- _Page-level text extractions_
##############################

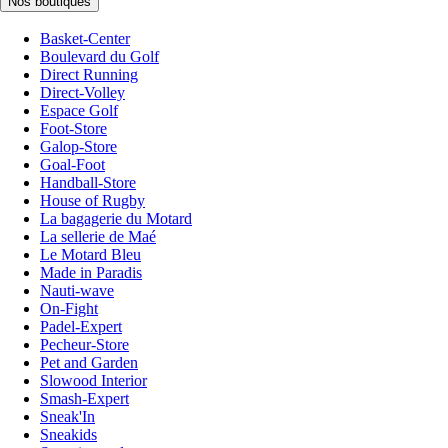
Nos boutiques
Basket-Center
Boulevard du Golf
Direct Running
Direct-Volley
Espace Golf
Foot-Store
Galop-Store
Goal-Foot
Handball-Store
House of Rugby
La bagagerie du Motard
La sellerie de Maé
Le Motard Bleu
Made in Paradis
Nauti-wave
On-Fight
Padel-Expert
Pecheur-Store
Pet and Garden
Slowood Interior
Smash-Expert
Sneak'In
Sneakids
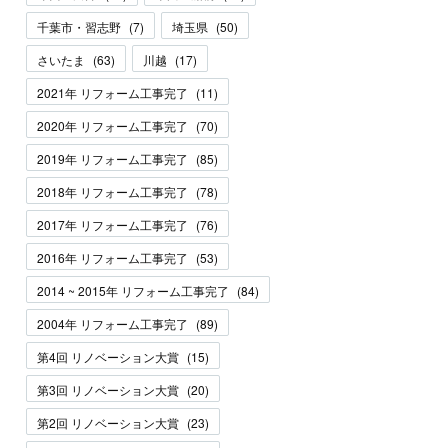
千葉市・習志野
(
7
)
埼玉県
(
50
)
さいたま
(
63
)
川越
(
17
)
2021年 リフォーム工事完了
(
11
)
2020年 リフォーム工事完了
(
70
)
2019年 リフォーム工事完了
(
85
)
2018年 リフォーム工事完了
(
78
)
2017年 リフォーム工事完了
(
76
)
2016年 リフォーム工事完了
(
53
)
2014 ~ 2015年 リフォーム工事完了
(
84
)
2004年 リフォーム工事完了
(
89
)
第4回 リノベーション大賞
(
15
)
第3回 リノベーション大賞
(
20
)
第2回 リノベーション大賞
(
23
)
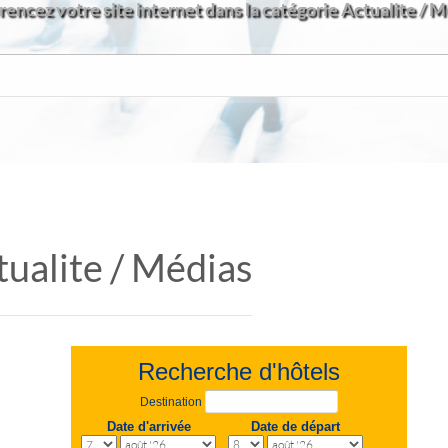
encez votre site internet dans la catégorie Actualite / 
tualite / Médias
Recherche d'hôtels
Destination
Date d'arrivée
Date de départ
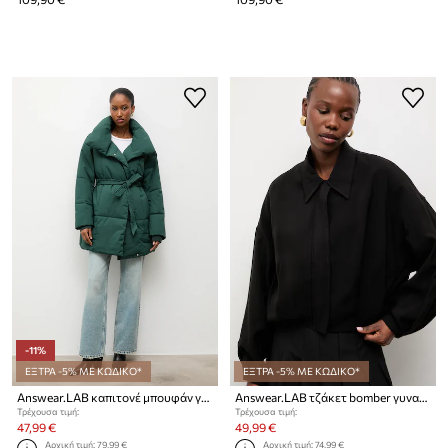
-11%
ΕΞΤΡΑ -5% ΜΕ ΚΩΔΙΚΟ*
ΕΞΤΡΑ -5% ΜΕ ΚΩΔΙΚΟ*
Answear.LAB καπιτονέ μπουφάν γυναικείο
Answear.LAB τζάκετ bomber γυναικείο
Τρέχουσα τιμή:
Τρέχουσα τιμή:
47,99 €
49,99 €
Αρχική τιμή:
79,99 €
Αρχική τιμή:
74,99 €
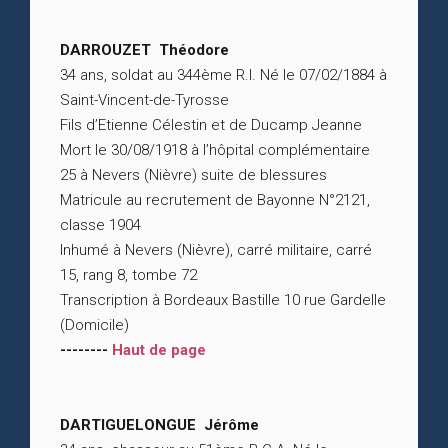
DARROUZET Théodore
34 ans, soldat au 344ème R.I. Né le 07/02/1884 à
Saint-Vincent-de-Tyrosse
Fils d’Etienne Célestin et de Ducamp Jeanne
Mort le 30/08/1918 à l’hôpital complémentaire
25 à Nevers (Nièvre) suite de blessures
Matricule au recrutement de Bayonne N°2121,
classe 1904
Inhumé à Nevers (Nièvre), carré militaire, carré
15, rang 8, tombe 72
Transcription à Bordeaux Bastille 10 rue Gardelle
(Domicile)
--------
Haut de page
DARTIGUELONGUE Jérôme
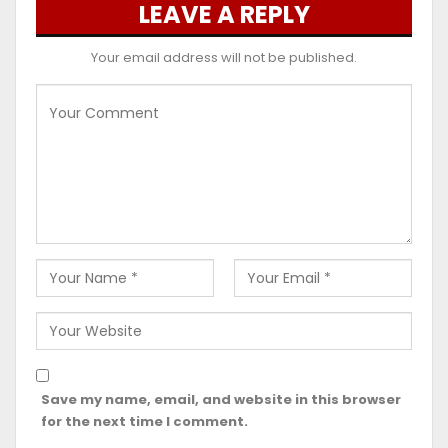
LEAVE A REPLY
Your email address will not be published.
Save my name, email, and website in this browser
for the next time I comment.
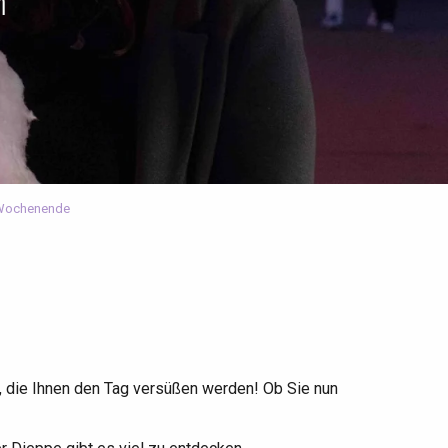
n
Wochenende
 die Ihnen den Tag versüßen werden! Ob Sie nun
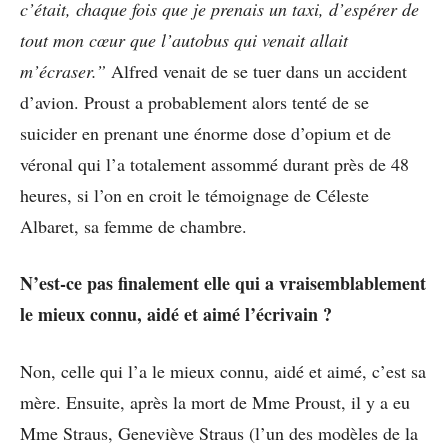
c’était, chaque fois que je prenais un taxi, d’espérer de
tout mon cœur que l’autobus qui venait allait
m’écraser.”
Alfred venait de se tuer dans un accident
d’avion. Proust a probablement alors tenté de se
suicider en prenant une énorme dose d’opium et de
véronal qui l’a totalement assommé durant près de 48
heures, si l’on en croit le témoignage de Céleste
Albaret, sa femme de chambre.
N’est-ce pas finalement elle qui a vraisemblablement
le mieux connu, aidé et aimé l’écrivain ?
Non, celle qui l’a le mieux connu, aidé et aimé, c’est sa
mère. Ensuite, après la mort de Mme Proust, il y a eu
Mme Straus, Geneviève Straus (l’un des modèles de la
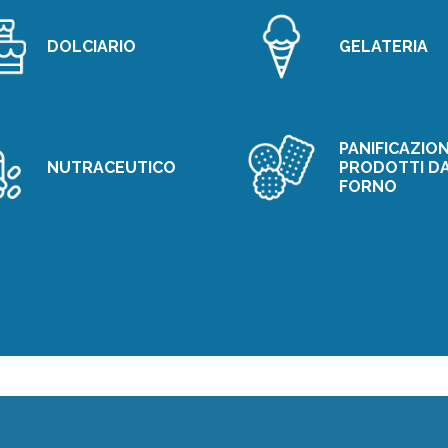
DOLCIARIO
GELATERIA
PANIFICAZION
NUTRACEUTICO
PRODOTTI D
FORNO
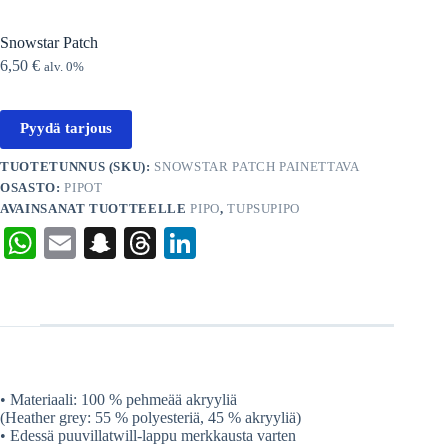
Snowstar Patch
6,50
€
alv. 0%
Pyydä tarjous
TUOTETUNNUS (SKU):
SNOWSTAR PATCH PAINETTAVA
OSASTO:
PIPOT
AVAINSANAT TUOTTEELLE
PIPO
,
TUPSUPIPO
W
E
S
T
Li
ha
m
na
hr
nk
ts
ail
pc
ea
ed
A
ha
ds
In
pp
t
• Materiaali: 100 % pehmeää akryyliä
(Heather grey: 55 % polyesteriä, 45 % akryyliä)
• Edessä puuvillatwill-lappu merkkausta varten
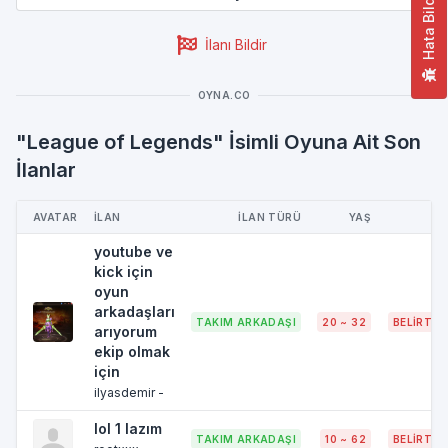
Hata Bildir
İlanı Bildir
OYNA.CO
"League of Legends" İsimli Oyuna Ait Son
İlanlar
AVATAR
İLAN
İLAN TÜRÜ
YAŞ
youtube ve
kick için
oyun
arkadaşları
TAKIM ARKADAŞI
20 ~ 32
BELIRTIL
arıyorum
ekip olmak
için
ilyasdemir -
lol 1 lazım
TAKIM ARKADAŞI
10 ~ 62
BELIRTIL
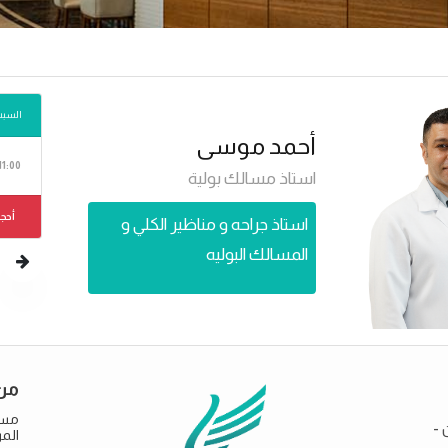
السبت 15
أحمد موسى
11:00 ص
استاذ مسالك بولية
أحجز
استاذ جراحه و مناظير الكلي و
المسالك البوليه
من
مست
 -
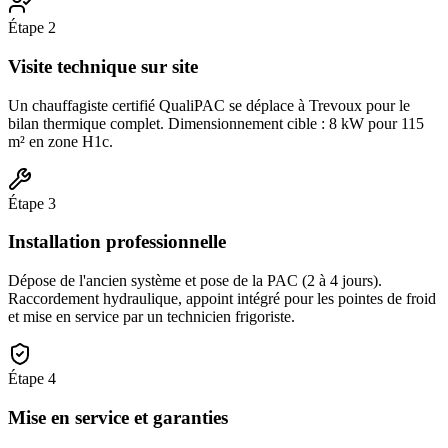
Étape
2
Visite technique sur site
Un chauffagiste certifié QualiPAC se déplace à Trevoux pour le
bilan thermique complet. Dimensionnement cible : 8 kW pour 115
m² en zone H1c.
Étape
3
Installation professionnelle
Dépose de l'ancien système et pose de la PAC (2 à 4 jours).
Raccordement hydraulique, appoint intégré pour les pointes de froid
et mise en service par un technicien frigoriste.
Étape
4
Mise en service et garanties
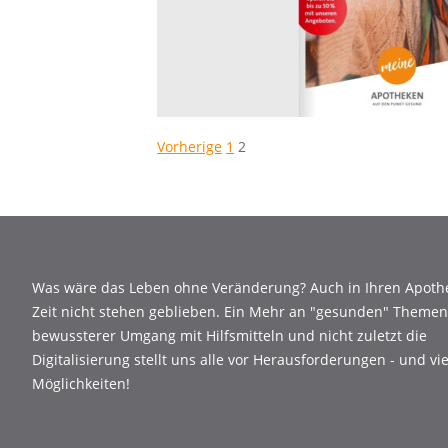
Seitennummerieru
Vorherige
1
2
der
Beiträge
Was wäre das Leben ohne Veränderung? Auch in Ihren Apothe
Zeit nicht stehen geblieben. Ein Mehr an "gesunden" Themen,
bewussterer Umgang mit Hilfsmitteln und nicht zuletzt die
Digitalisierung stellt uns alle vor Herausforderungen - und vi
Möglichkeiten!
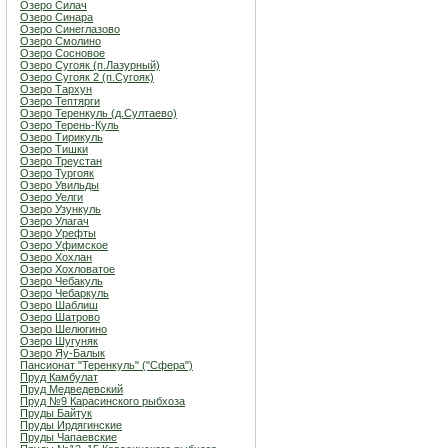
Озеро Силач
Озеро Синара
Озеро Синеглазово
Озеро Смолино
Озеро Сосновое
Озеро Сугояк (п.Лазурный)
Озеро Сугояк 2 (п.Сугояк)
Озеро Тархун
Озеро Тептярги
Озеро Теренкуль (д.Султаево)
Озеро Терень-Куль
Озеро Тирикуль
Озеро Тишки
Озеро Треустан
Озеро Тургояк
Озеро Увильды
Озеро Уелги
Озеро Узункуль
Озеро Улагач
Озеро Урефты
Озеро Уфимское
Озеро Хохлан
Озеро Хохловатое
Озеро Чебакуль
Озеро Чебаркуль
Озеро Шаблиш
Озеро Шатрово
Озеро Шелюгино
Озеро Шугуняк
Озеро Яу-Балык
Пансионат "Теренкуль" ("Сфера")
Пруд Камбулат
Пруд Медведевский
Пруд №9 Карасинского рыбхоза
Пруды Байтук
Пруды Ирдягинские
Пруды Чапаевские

##############################

- _Aim of the exercise_
Copy all the entries above exactly as they stand, except for the pictures.

- _Solved problem_
Nos boutiques
Basket-Center
Boulevard du Golf
Direct Running
Direct-Volley
Espace Golf
Foot-Store
Galop-Store
Goal-Foot
Handball-Store
House of Rugby
La bagagerie du Motard
La sellerie de Maé
Le Motard Bleu
Made in Paradis
Nauti-wave
On-Fight
Padel-Expert
Pecheur-Store
Pet and Garden
Slowood Interior
Smash-Expert
Sneak'In
Sneakids
千葉市・習志野
(
7
)
埼玉県
(
50
)
さいたま
(
63
)
川越
(
17
)
2021年 リフォーム工事完了
(
11
)
2020年 リフォーム工事完了
(
70
)
2019年 リフォーム工事完了
(
85
)
2018年 リフォーム工事完了
(
78
)
2017年 リフォーム工事完了
(
76
)
2016年 リフォーム工事完了
(
53
)
2014 ~ 2015年 リフォーム工事完了
(
84
)
2004年 リフォーム工事完了
(
89
)
第4回 リノベーション大賞
(
15
)
第3回 リノベーション大賞
(
20
)
第2回 リノベーション大賞
(
23
)
encez votre site internet dans la catégorie Actualite / 
tualite / Médias
Recherche d'hôtels
Destination
Date d'arrivée
Date de départ
-11%
ΕΞΤΡΑ -5% ΜΕ ΚΩΔΙΚΟ*
ΕΞΤΡΑ -5% ΜΕ ΚΩΔΙΚΟ*
Answear.LAB καπιτονέ μπουφάν γυναικείο
Answear.LAB τζάκετ bomber γυναικείο
Τρέχουσα τιμή:
Τρέχουσα τιμή:
47,99 €
49,99 €
Αρχική τιμή:
79,99 €
Αρχική τιμή:
74,99 €
DARROUZET Théodore
34 ans, soldat au 344ème R.I. Né le 07/02/1884 à
Saint-Vincent-de-Tyrosse
Fils d’Etienne Célestin et de Ducamp Jeanne
Mort le 30/08/1918 à l’hôpital complémentaire
25 à Nevers (Nièvre) suite de blessures
Matricule au recrutement de Bayonne N°2121,
classe 1904
Inhumé à Nevers (Nièvre), carré militaire, carré
15, rang 8, tombe 72
Transcription à Bordeaux Bastille 10 rue Gardelle
(Domicile)
--------
Haut de page
DARTIGUELONGUE Jérôme
LEAVE A REPLY
Your email address will not be published.
Save my name, email, and website in this browser
for the next time I comment.
n
Wochenende
 die Ihnen den Tag versüßen werden! Ob Sie nun
c’était, chaque fois que je prenais un taxi, d’espérer de
tout mon cœur que l’autobus qui venait allait
m’écraser.”
Alfred venait de se tuer dans un accident
d’avion. Proust a probablement alors tenté de se
suicider en prenant une énorme dose d’opium et de
véronal qui l’a totalement assommé durant près de 48
heures, si l’on en croit le témoignage de Céleste
Albaret, sa femme de chambre.
N’est-ce pas finalement elle qui a vraisemblablement
le mieux connu, aidé et aimé l’écrivain ?
Non, celle qui l’a le mieux connu, aidé et aimé, c’est sa
mère. Ensuite, après la mort de Mme Proust, il y a eu
Mme Straus, Geneviève Straus (l’un des modèles de la
DOLCIARIO
GELATERIA
PANIFICAZION
NUTRACEUTICO
PRODOTTI D
FORNO
Snowstar Patch
6,50
€
alv. 0%
Pyydä tarjous
TUOTETUNNUS (SKU):
SNOWSTAR PATCH PAINETTAVA
OSASTO:
PIPOT
AVAINSANAT TUOTTEELLE
PIPO
,
TUPSUPIPO
W
E
S
T
Li
ha
m
na
hr
nk
ts
ail
pc
ea
ed
A
ha
ds
In
pp
t
• Materiaali: 100 % pehmeää akryyliä
(Heather grey: 55 % polyesteriä, 45 % akryyliä)
• Edessä puuvillatwill-lappu merkkausta varten
Hata Bildir
İlanı Bildir
OYNA.CO
"League of Legends" İsimli Oyuna Ait Son
İlanlar
AVATAR
İLAN
İLAN TÜRÜ
YAŞ
youtube ve
kick için
oyun
arkadaşları
TAKIM ARKADAŞI
20 ~ 32
BELIRTIL
arıyorum
ekip olmak
için
ilyasdemir -
lol 1 lazım
TAKIM ARKADAŞI
10 ~ 62
BELIRTIL
السبت 15
أحمد موسى
11:00 ص
استاذ مسالك بولية
أحجز
استاذ جراحه و مناظير الكلي و
المسالك البوليه
من
مست
 -
Étape
2
Visite technique sur site
Un chauffagiste certifié QualiPAC se déplace à Trevoux pour le
bilan thermique complet. Dimensionnement cible : 8 kW pour 115
m² en zone H1c.
Étape
3
Installation professionnelle
Dépose de l'ancien système et pose de la PAC (2 à 4 jours).
Raccordement hydraulique, appoint intégré pour les pointes de froid
et mise en service par un technicien frigoriste.
Étape
4
Mise en service et garanties
Seitennummerieru
Vorherige
1
2
der
Beiträge
Was wäre das Leben ohne Veränderung? Auch in Ihren Apothe
Zeit nicht stehen geblieben. Ein Mehr an "gesunden" Themen,
bewussterer Umgang mit Hilfsmitteln und nicht zuletzt die
Digitalisierung stellt uns alle vor Herausforderungen - und vi
Möglichkeiten!
Озеро Силач
Озеро Синара
Озеро Синеглазово
Озеро Смолино
Озеро Сосновое
Озеро Сугояк (п.Лазурный)
Озеро Сугояк 2 (п.Сугояк)
Озеро Тархун
Озеро Тептярги
Озеро Теренкуль (д.Султаево)
Озеро Терень-Куль
Озеро Тирикуль
Озеро Тишки
Озеро Треустан
Озеро Тургояк
Озеро Увильды
Озеро Уелги
Озеро Узункуль
Озеро Улагач
Озеро Урефты
Озеро Уфимское
Озеро Хохлан
Озеро Хохловатое
Озеро Чебакуль
Озеро Чебаркуль
Озеро Шаблиш
Озеро Шатрово
Озеро Шелюгино
Озеро Шугуняк
Озеро Яу-Балык
Пансионат "Теренкуль" ("Сфера")
Пруд Камбулат
Пруд Медведевский
Пруд №9 Карасинского рыбхоза
Пруды Байтук
Пруды Ирдягинские
Пруды Чапаевские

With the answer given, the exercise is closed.